26 In relation to the first issue, it is true that the country information referred to a significant number of incidents of violence against Christians, including attacks on Christian churches and schools, Christian missionaries, aid workers and prominent Christian leaders.
27 However, the country information also included statements such as the following:
'The Constitution [of India] provides for freedom of religion, and the Government generally respects this right in practice…
The Government has taken steps to promote interfaith understanding…
An official inquiry by the National Commission for Minorities into the roughly 400 attacks on Christians between December 1998 and December 2000, found only random acts of unconnected violence, not a pattern of religiously motivated hate crimes…
Speaking in Parliament in August 2000 on the series of church bombings in 2000, Home Minister L.K Advani stated that "the Center, in consultation with the affected states, will take stern action against those found guilty of instigating attacks against Christians."'
28 The country information was thus not entirely consistent in describing the situation of Christians in India. The Tribunal was entitled, in making a finding of fact as to the existence of a real chance of persecution by reason of the appellant's religion, to weigh up the information on violence against Christians in India and the information disclosing a certain level of freedom of religion and state protection in India with the appellant's circumstances, that is a practising Roman Catholic, but one who does not claim to be a missionary, aid worker or religious leader.

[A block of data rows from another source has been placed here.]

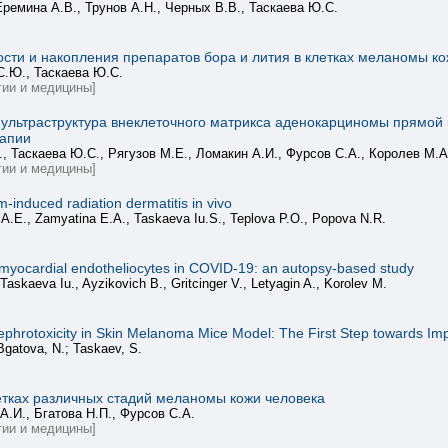
Еремина А.В., Трунов А.Н., Черных В.В., Таскаева Ю.С.
сти и накопления препаратов бора и лития в клетках меланомы кожи
С.Ю., Таскаева Ю.С.
ии и медицины]
а и ультраструктура внеклеточного матрикса аденокарциномы прям
рапии
., Таскаева Ю.С., Рягузов М.Е., Ломакин А.И., Фурсов С.А., Королев М.А
ии и медицины]
induced radiation dermatitis in vivo
A.E., Zamyatina E.A., Taskaeva Iu.S., Teplova P.O., Popova N.R.
n myocardial endotheliocytes in COVID-19: an autopsy-based study
skaeva Iu., Ayzikovich B., Gritcinger V., Letyagin A., Korolev M.
 Nephrotoxicity in Skin Melanoma Mice Model: The First Step towards 
 Bgatova, N.; Taskaev, S.
етках различных стадий меланомы кожи человека
А.И., Бгатова Н.П., Фурсов С.А.
ии и медицины]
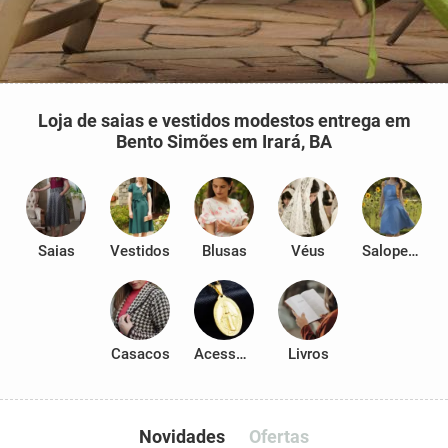
Loja de saias e vestidos modestos entrega em
Bento Simões em Irará, BA
Saias
Vestidos
Blusas
Véus
Salopetes
Casacos
Acessórios
Livros
Novidades
Ofertas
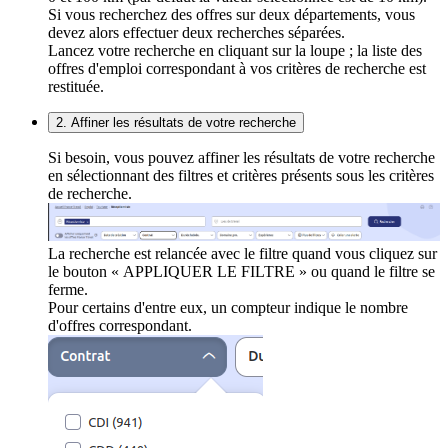
Si vous recherchez des offres sur deux départements, vous
devez alors effectuer deux recherches séparées.
Lancez votre recherche en cliquant sur la loupe ; la liste des
offres d'emploi correspondant à vos critères de recherche est
restituée.
2. Affiner les résultats de votre recherche
Si besoin, vous pouvez affiner les résultats de votre recherche
en sélectionnant des filtres et critères présents sous les critères
de recherche.
La recherche est relancée avec le filtre quand vous cliquez sur
le bouton « APPLIQUER LE FILTRE » ou quand le filtre se
ferme.
Pour certains d'entre eux, un compteur indique le nombre
d'offres correspondant.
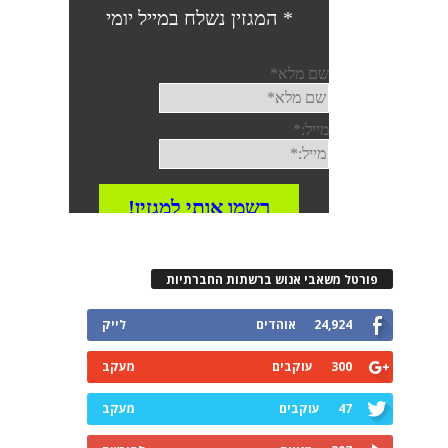
פורטל משאבי אנוש ברשתות החברתיות
24,924
אוהדים
לייק
300
עוקבים
מעקב
47
עוקבים
מעקב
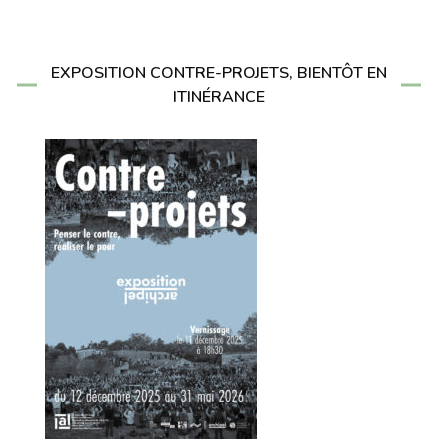
EXPOSITION CONTRE-PROJETS, BIENTÔT EN
ITINÉRANCE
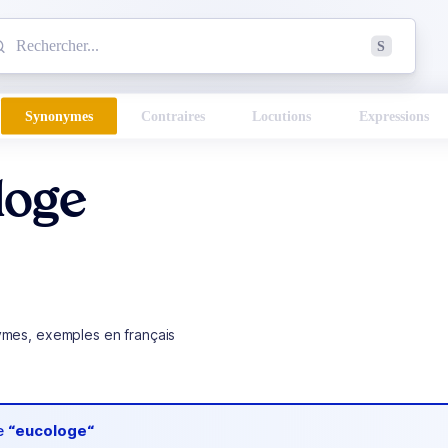
mmencez à chercher un mot dans le dictionnaire :
S
esults found.
Synonymes
Contraires
Locutions
Expressions
loge
ymes, exemples en français
de
“eucologe“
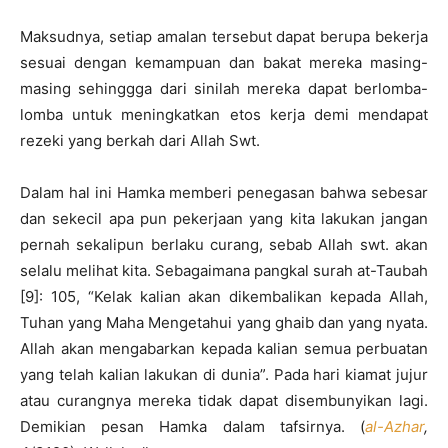
Maksudnya, setiap amalan tersebut dapat berupa bekerja
sesuai dengan kemampuan dan bakat mereka masing-
masing sehinggga dari sinilah mereka dapat berlomba-
lomba untuk meningkatkan etos kerja demi mendapat
rezeki yang berkah dari Allah Swt.
Dalam hal ini Hamka memberi penegasan bahwa sebesar
dan sekecil apa pun pekerjaan yang kita lakukan jangan
pernah sekalipun berlaku curang, sebab Allah swt. akan
selalu melihat kita. Sebagaimana pangkal surah at-Taubah
[9]: 105, “Kelak kalian akan dikembalikan kepada Allah,
Tuhan yang Maha Mengetahui yang ghaib dan yang nyata.
Allah akan mengabarkan kepada kalian semua perbuatan
yang telah kalian lakukan di dunia”. Pada hari kiamat jujur
atau curangnya mereka tidak dapat disembunyikan lagi.
Demikian pesan Hamka dalam tafsirnya. (
al-Azhar
,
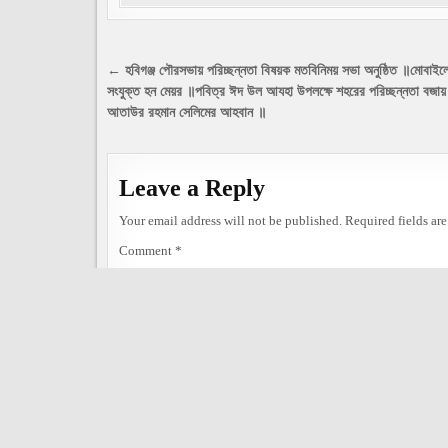
Post
← হবিগঞ্জ পৌরসভায় পরিচ্ছন্নতা বিষয়ক মতবিনিময় সভা অনুষ্ঠিত ॥মোবাইল
সংযুক্ত হন মেয়র ॥পবিত্র ঈদ উল আযহা উপলক্ষে শহরের পরিচ্ছন্নতা বজায়
navigation
আতাউর রহমান সেলিমের আহবান ॥
Leave a Reply
Your email address will not be published.
Required fields ar
Comment
*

As with the assessment of the existence of persecution by reason of race, the weighing of all these relevant considerations is a matter of fact and degree for the Tribunal to determine (see SAAT at [12]).
29 The Tribunal's decision cannot be said to be glaringly improbable, unreasonable or plainly unjust so as to amount to a jurisdictional error. The conclusion the Tribunal reached was open to it on the evidence - it was supported by probative material and logical grounds (see Minister for Immigration v Eshetu (1999) 197 CLR 611 at 657; see also Re Minister for Immigration and Multicultural Affairs; Ex parte Applicant S20/2002 [2003] HCA 30, (2003) 198 ALR 59).

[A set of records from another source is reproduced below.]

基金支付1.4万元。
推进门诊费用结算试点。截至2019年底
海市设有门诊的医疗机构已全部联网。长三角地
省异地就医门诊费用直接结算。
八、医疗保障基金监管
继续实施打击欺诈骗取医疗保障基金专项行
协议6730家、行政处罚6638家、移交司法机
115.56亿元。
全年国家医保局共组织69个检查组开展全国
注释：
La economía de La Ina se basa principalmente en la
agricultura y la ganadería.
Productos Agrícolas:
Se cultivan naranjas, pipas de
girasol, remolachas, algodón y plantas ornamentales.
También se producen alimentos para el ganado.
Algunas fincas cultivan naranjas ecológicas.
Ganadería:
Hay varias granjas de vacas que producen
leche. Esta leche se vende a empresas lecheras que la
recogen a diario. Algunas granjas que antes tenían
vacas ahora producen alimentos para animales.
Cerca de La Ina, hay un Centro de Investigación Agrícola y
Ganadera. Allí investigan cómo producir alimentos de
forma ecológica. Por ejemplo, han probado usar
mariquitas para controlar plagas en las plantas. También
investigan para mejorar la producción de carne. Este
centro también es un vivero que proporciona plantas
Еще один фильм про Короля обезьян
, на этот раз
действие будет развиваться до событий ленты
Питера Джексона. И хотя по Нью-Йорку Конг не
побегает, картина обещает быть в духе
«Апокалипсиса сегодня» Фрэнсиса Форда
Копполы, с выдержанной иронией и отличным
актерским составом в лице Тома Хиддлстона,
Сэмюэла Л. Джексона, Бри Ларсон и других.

30 In relation to the appellant's argument that the country information used was out of date, in my view the Federal Magistrate was correct in holding that information generated up to and including 2001 was clearly recent enough so as not to be considered to be irrelevant or outdated when the Tribunal made its decision in October 2002. The Tribunal is under no duty to make inquiries or to search out further country information (see Minister for Immigration and Multicultural Affairs v Anthonypillai [2001] FCA 274 at [86], (2001) 106 FCR 426 at 445) and if the appellant was not satisfied with the country information on which the Tribunal intended to rely, it was open to him to put further information before the Tribunal (see Kioa v West (1985) 159 CLR 550 at 587). He did not do so.

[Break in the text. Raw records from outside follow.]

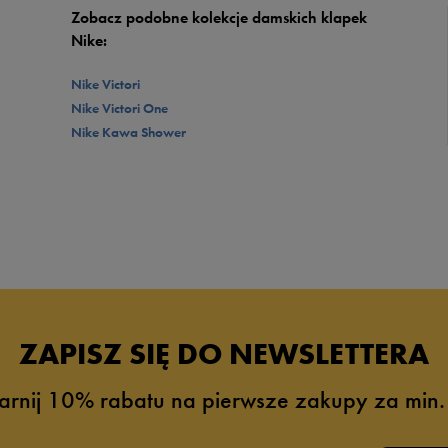
Zobacz podobne kolekcje damskich klapek
Nike:
Nike Victori
Nike Victori One
Nike Kawa Shower
ZAPISZ SIĘ DO NEWSLETTERA
arnij 10% rabatu na pierwsze zakupy za min.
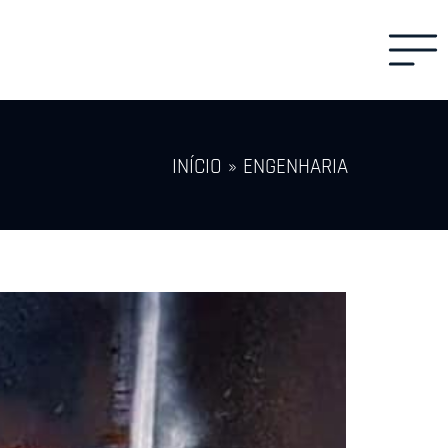
INÍCIO
»
ENGENHARIA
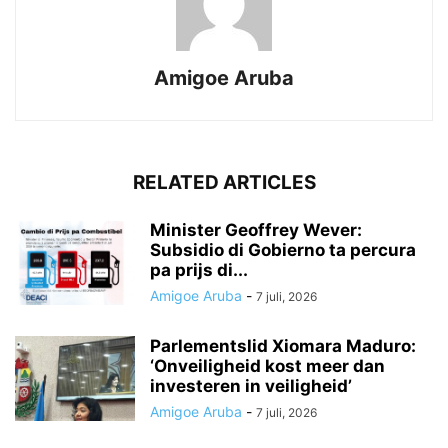
Amigoe Aruba
RELATED ARTICLES
Minister Geoffrey Wever:
Subsidio di Gobierno ta percura
pa prijs di...
Amigoe Aruba
-
7 juli, 2026
Parlementslid Xiomara Maduro:
‘Onveiligheid kost meer dan
investeren in veiligheid’
Amigoe Aruba
-
7 juli, 2026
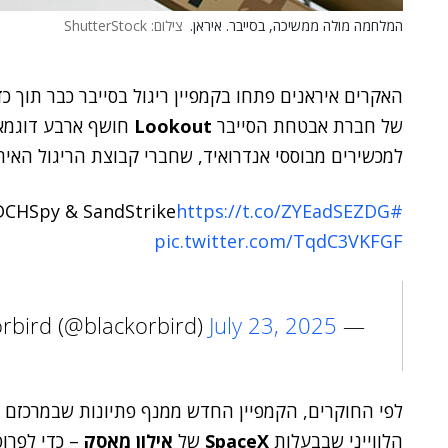
המלחמה מולה ממשיכה, בסייבר. איראן.
צילום: ShutterStock
האקרים איראנים פתחו בקמפיין ריגול בסייבר כבר תוך 
של חברת אבטחת הסייבר
Lookout
למכשירים מבוססי אנדרואיד, שחברי קבוצת הריגול האי
DCHSpy & SandStrike
https://t.co/ZYEadSEZDG
#MuddyWater
pic.twitter.com/TqdC3VKFGF
July 23, 2025
— blackorbird (@blackorbird)
לפי החוקרים, הקמפיין החדש ממנף פתיונות שבמרכזם
הלווייני שבבעלות
SpaceX
של
אילון מאסק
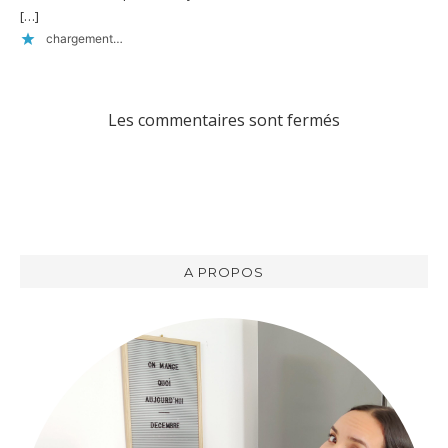
[…]
chargement…
Les commentaires sont fermés
A PROPOS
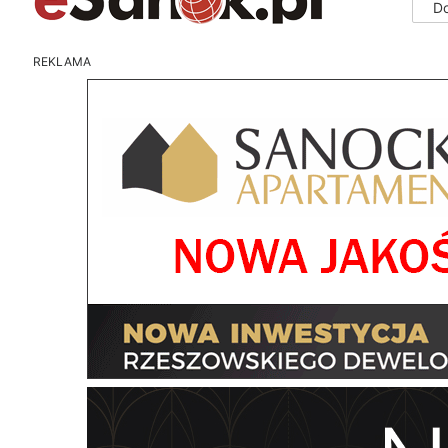
D
REKLAMA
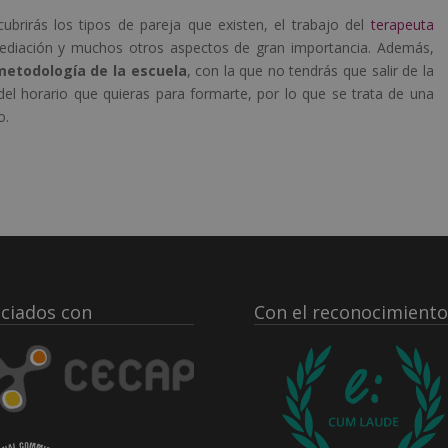
brirás los tipos de pareja que existen, el trabajo del
terapeuta
e mediación y muchos otros aspectos de gran importancia. Además,
metodología de la escuela
, con la que no tendrás que salir de la
del horario que quieras para formarte, por lo que se trata de una
o.
ciados con
Con el reconocimiento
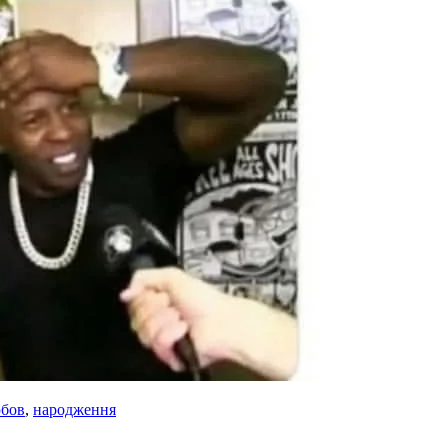
бов
,
народження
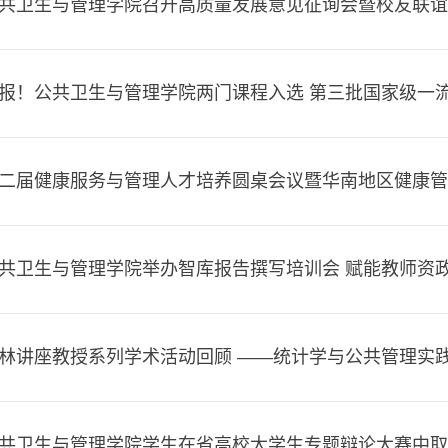
共卫生与管理学院召开高质量发展意见征询会暨校友联谊
报！公共卫生与管理学院两门课程入选 第三批国家级一
二届健康服务与管理人才培养圆桌会议暨华南地区健康管理
共卫生与管理学院举办智库报告撰写培训会 赋能教师资
林讲座教授系列学术活动回顾 ——统计学与公共管理实践共
共卫生与管理学院学生在省高校大学生专题辩论大赛中取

31 Given that I do not consider that the material relied on was relevantly out of date, it is not necessary to consider whether a situation in which a Tribunal relied on outdated material would amount to jurisdictional error.
32 In light of the above, I have formed the view that no jurisdictional error is demonstrated in respect of the Tribunal's finding that the appellant does not face a real chance of persecution by reason of his religion. The second ground of appeal must therefore also fail.